Réalisé par Luis Bunuel. Frane/Italie. Drame. 1h40 (Sortie version restaurée le 2 août 2017- 1ère sortie mai 1967). Avec Catherine Deneuve, Jean Sorel, Michel Piccoli, Geneviève Page, Pierre Clémenti, Françoise Fabian et Macha Méril.

"Belle de jour", dont on célèbre cette année les cinquante ans, est l’un de ces films dont quelques plans sont restés si iconiques qu’on les connaît sans même avoir vu le film.

Catherine Deneuve, vestale en longue robe blanche, souillée par la boue nauséabonde que lui jettent deux hommes. Catherine Deneuve, le chignon impeccable, dans une petite robe noire en col de soie signée Yves Saint-Laurent. Catherine Deneuve, l’œil collé contre un judas, qui espionne les ébats d’une prostituée et de son client. Catherine Deneuve, les cheveux retombant en lourdes vagues dorées, se pâmant après l’amour dans le lit défait d’une chambre de bordel.

Bref, une Catherine Deneuve double. L’actrice, encore illuminée du succès des "Parapluies de Cherbourg" où elle jouait la jeune ingénue, utilise son image de femme bien sous tous rapports, bourgeoise du bout de ses ongles impeccablement peints à la pointe de ses chaussures vernies. Pour la dézinguer complètement, à coup de poignées de boue, de fantasmes de viol ou de passe avec une petite frappe à la gueule d’ange déchu.

Elle incarne Séverine, mariée depuis un an avec un docteur, Pierre (Jean Sorel), qui lui assure une existence confortable dans un intérieur bourgeois. Le couple s’aime, mais la jeune femme reste insatisfaite dans sa vie sexuelle, malgré les efforts patients de son mari pour lui plaire. Car ce n’est pas de la douceur de Pierre que rêve la jeune femme, mais de violences, d’humiliation…

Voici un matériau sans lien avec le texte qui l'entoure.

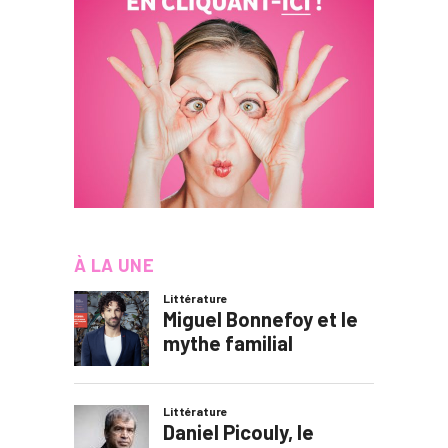
À LA UNE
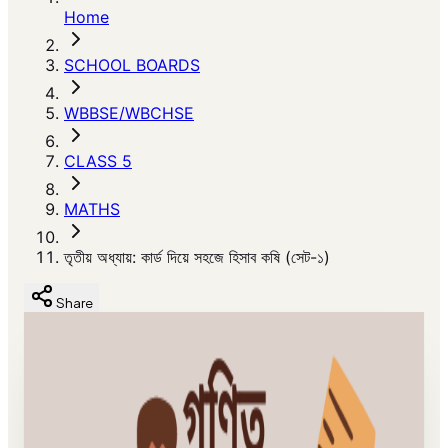
Home
SCHOOL BOARDS
WBBSE/WBCHSE
CLASS 5
MATHS
তৃতীয় অধ্যায়: কার্ড দিয়ে সহজে হিসাব কষি (সেট-১)
Share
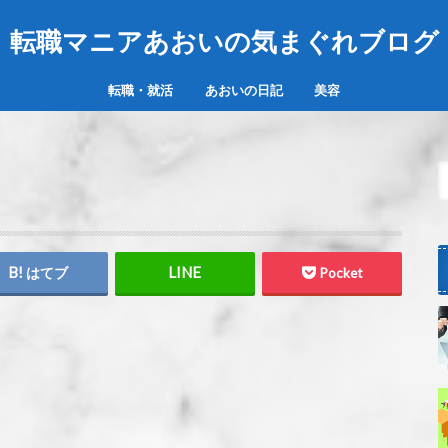
転職マニアあおいの気まぐれブログ
転職・就活
あおいの日記
美容
はてブ
Pocket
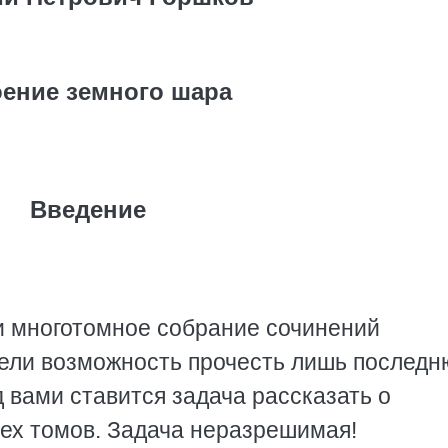
ение земного шара
Введение
и многотомное собрание сочинений
мели возможность прочесть лишь послед
д вами ставится задача рассказать о
ех томов. Задача неразрешимая!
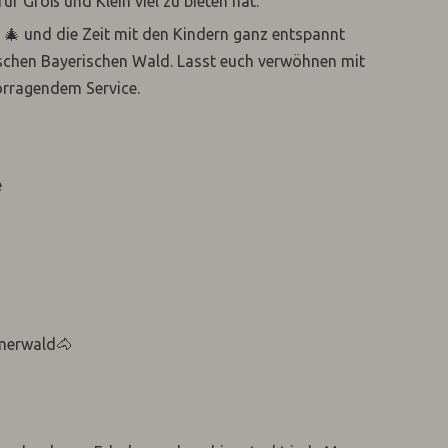
r Groß und Klein viel zu bieten hat.
🎄 und die Zeit mit den Kindern ganz entspannt
erischen Bayerischen Wald. Lasst euch verwöhnen mit
orragendem Service.
e
hmerwald🐴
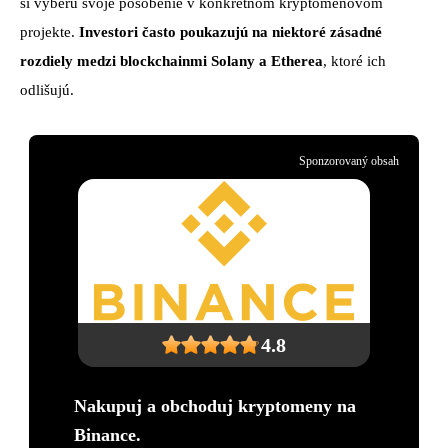
si vyberú svoje pôsobenie v konkrétnom kryptomenovom
projekte.
Investori často poukazujú na niektoré zásadné
rozdiely medzi blockchainmi Solany a Etherea
, ktoré ich
odlišujú.
Sponzorovaný obsah
4.8
Nakupuj a obchoduj kryptomeny na
Binance.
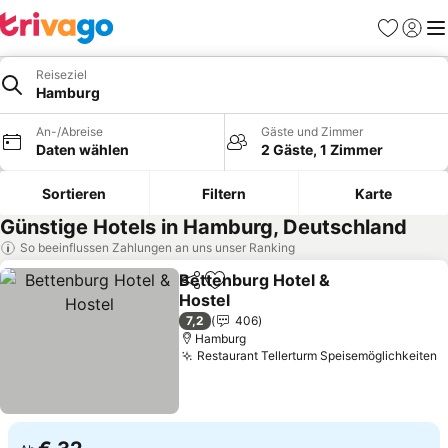
Favoriten
Einlog
Me
Reiseziel
Hamburg
An-/Abreise
Gäste und Zimmer
Daten wählen
2 Gäste, 1 Zimmer
Sortieren
Filtern
Karte
Günstige Hotels in Hamburg, Deutschland
So beeinflussen Zahlungen an uns unser Ranking
Bettenburg Hotel &
Teilen
Zu Favoriten hinzufügen
Hostel
Preise sehen
7,2
406
Hamburg
Restaurant Tellerturm Speisemöglichkeiten
P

Jusqu’à ce que Séverine franchisse le pas et la porte d’un bordel, tenu par une Madame Anaïs, prétendument vendeuse de modes. Là, elle se fait appeler Belle de jour, et se prostitue de 14h à 17h, avant de retrouver son mari le soir à la maison.

Luis Buñuel semble s’amuser du spectateur voyeur qui suit les aventures de Séverine. Le film n’est en rien un empilement de scènes érotiques ; au contraire, le maître espagnol manie à la perfection l’art de la suggestion, laissant l’imaginaire du spectateur faire le reste. La chambre de Belle de jour nous est souvent close, et ses pratiques demeurent inconnues.

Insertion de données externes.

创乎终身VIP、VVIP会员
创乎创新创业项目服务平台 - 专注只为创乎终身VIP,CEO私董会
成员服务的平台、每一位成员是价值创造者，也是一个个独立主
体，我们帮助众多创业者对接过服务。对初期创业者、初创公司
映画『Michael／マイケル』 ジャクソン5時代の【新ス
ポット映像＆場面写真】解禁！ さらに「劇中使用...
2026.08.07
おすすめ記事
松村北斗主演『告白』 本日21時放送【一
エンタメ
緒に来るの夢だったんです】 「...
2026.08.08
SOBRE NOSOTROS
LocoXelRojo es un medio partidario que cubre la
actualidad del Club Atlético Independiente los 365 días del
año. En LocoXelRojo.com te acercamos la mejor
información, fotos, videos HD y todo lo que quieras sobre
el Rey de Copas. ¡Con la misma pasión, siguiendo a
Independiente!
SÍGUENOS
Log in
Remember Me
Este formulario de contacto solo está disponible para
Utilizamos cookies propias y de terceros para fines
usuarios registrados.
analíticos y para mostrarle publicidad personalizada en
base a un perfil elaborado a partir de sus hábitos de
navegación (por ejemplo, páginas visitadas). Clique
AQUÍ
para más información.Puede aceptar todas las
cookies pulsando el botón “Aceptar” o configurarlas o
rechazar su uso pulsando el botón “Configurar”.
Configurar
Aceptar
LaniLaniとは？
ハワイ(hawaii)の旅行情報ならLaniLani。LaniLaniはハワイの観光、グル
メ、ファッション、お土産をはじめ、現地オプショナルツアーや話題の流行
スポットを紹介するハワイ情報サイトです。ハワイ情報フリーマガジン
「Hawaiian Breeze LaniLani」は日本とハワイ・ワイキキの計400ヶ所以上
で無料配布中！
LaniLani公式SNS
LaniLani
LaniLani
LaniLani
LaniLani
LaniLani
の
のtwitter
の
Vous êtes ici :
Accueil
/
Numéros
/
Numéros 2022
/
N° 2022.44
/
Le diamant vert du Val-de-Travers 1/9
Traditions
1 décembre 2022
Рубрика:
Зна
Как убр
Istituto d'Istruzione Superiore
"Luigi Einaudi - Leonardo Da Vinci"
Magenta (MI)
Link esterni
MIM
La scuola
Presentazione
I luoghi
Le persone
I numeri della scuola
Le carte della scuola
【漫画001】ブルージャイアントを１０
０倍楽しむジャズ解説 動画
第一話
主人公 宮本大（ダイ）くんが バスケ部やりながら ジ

Ainsi, cette scène fameuse où un client japonais se présente dans la "maison de modes" avec un mystérieux coffret. Quand il l’ouvre en sort un bourdonnement ; jamais le spectateur ne saura ce que contient cette boîte de Pandore, détentrice des fantasmes les plus secrets de celui qui regarde le film.

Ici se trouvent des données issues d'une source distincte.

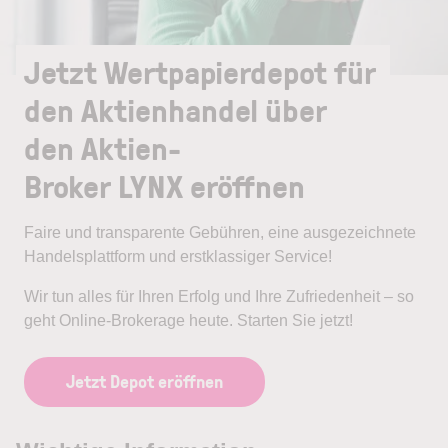
Jetzt Wertpapierdepot für
den Aktienhandel über
den Aktien-
Broker LYNX eröffnen
Faire und transparente Gebühren, eine ausgezeichnete
Handelsplattform und erstklassiger Service!
Wir tun alles für Ihren Erfolg und Ihre Zufriedenheit – so
geht Online-Brokerage heute. Starten Sie jetzt!
Jetzt Depot eröffnen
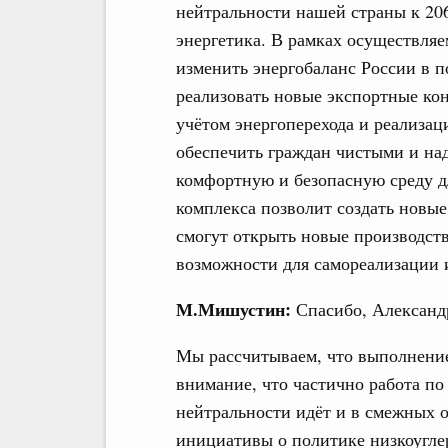
нейтральности нашей страны к 20
энергетика. В рамках осуществля
изменить энергобаланс России в п
реализовать новые экспортные ко
учётом энергоперехода и реализац
обеспечить граждан чистыми и на
комфортную и безопасную среду д
комплекса позволит создать новые
смогут открыть новые производст
возможности для самореализации 
М.Мишустин:
Спасибо, Александ
Мы рассчитываем, что выполнени
внимание, что частично работа п
нейтральности идёт и в смежных о
инициативы о политике низкоугле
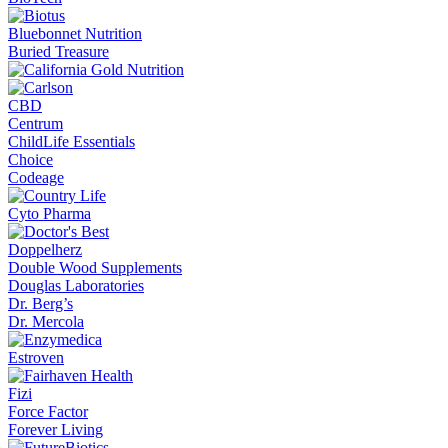
Bluebonnet Nutrition
Buried Treasure
CBD
Centrum
ChildLife Essentials
Choice
Codeage
Cyto Pharma
Doppelherz
Double Wood Supplements
Douglas Laboratories
Dr. Berg’s
Dr. Mercola
Estroven
Fizi
Force Factor
Forever Living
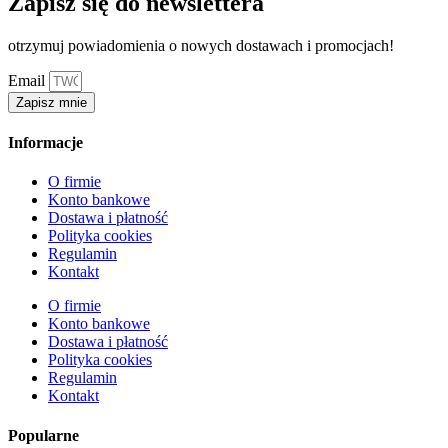
Zapisz się do newslettera
otrzymuj powiadomienia o nowych dostawach i promocjach!
Email
Zapisz mnie
Informacje
O firmie
Konto bankowe
Dostawa i płatność
Polityka cookies
Regulamin
Kontakt
O firmie
Konto bankowe
Dostawa i płatność
Polityka cookies
Regulamin
Kontakt
Popularne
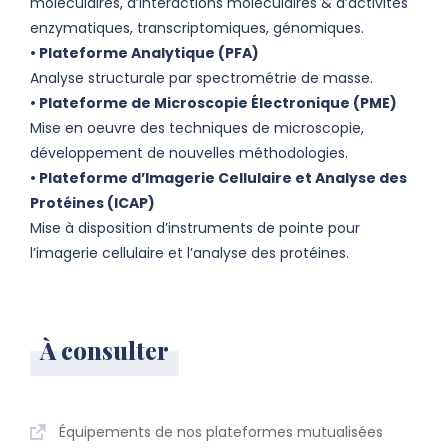
moléculaires, d’interactions moléculaires & d’activités
enzymatiques, transcriptomiques, génomiques.
• Plateforme Analytique (PFA)
Analyse structurale par spectrométrie de masse.
• Plateforme de Microscopie Électronique (PME)
Mise en oeuvre des techniques de microscopie,
développement de nouvelles méthodologies.
• Plateforme d’Imagerie Cellulaire et Analyse des
Protéines (ICAP)
Mise à disposition d’instruments de pointe pour
l’imagerie cellulaire et l’analyse des protéines.
À consulter
Équipements de nos plateformes mutualisées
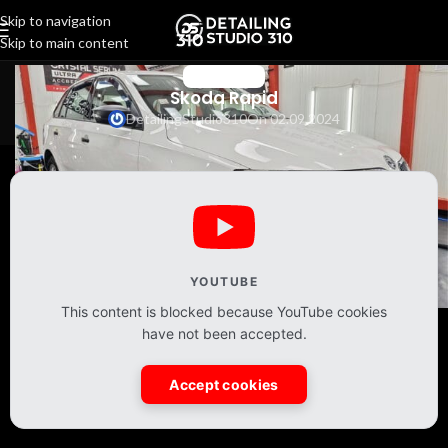
Skip to navigation
Skip to main content
АВТОМОБИЛИ
Skoda Rapid
DetailingStudio310
On 02.09.2024
YOUTUBE
This content is blocked because YouTube cookies
have not been accepted.
Accept cookies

"Belle de jour, c’est bien sûr la France gaulliste qui s’ennuie dans sa perfection bien-pensante. Dans cet engrenage soigneusement huilée, Luis Buñuel vient faire parler l’absurde et montre ainsi, avec humour, la vacuité d’un monde autocentré et froid.

Les fantasmes de Séverine viennent dynamiter les représentations ordinaires de la sexualité (le réalisateur se serait appuyé sur les fantasmes réels dont des femmes ont bien voulu lui faire part) et lui opposent un monde plus romantique, inspiré du 19ème siècle, où les fantasmes les plus fous peuvent vraiment prendre forme.

Mi-méphistophélique, mi-sadien, Michel Piccoli, complice habituel de Buñuel, est celui par qui le mal arrive, le démon tentateur qui pousse Séverine vers la prostitution, la faisant sortir de son cocon rassurant de la rive gauche.

De même, l’arrivée d’un petit malfrat dans l’intérieur bourgeois de Séverine, faisant soudain le lien entre ces deux vies, fait glisser la vie secrète vers la vie publique, les rêves de Belle de jour vers les mensonges de Séverine. Et cette rencontre de ces deux univers sera fatale à la jeune femme, provoquant son malheur.

Soufflant le froid et le chaud, ancien scandale devenu un classique, "Belle de jour" continue à séduire par sa perfection formelle, son exactitude. Et pour Catherine Deneuve, de tous les plans, dont la beauté résiste à toutes les souillures.